26        Le Dr Margaliot a témoigné au nom du fonctionnaire; il n’avait cependant aucun souvenir personnel d’interactions avec ce dernier. Son témoignage s’est limité au contenu de ses rapports. Le Dr Margaliot est spécialisé dans les malaises à la main et au haut du corps. Lorsqu’il a vu le fonctionnaire, en février 2013, il a déterminé que ce dernier souffrait de problèmes de posture lui causant de la douleur dans le haut du corps; celle-ci était attribuable à l’utilisation d’un ordinateur portatif. Il a déterminé que la douleur n’était pas causée par le syndrome du tunnel carpien, tel que soupçonné préalablement.

27        Le premier traitement pour la douleur du fonctionnaire était la physiothérapie. Il a également exigé un poste de travail modifié et il a été déterminé qu’il ne devrait pas faire de travail sur place, puisqu’il devait utiliser un ordinateur portatif. Il avait une invalidité permanente, ce qui l’empêchait d’effectuer du travail exigeant l’utilisation d’un ordinateur portatif, d’une souris et d’un clavier. Il n’aurait pu faire aucun autre travail qui impliquait du travail de bureau ou qui nécessitait un ordinateur. Selon le Dr Margaliot, le fonctionnaire aurait dû retourner au travail en novembre 2013. Il n’appartenait pas au Dr Margaliot de suggérer un autre type de travail, mais, selon lui, le fonctionnaire était en mesure de travailler avec les restrictions précisées.
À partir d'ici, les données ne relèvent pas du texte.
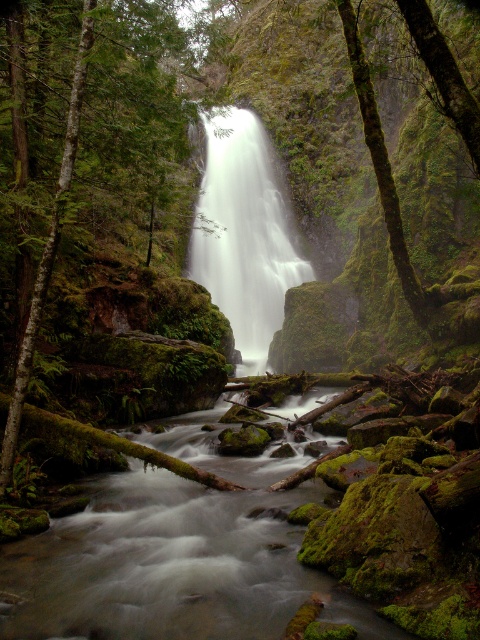 You are a photographer planning to capture the white smooth waterfall at center and the green mossy tree at left in a single frame. Based on their sizes, which one will occupy more space in the photo?

The white smooth waterfall at center is larger in size than the green mossy tree at left, so it will occupy more space in the photo.

You are standing in front of the waterfall and notice two points marked in the scene. The first point is at coordinates point (x=236, y=227) and the second is at point (x=91, y=44). Which of these two points is closer to your current position?

Point (x=236, y=227) is closer to your current position because it is further to the viewer than point (x=91, y=44).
28        On a demandé au Dr Margaliot de commenter les opinions du Dr Cooper (pièce 7) et du Dr Bernholtz (pièce 1, onglet 9), qui affirmaient tous deux qu’à leur avis, le fonctionnaire n’était pas apte à retourner au travail. Même si le Dr Margaliot n’a pu donner ses commentaires à l’égard de leurs opinions, car celles-ci ne se situaient pas dans son domaine de spécialité, il a indiqué que si les problèmes du fonctionnaire étaient uniquement liés à ses extrémités supérieures, il était apte à retourner au travail. Si d’autres problèmes physiques ou mentaux étaient en jeu, il aurait dû s’en remettre aux opinions des autres médecins traitants.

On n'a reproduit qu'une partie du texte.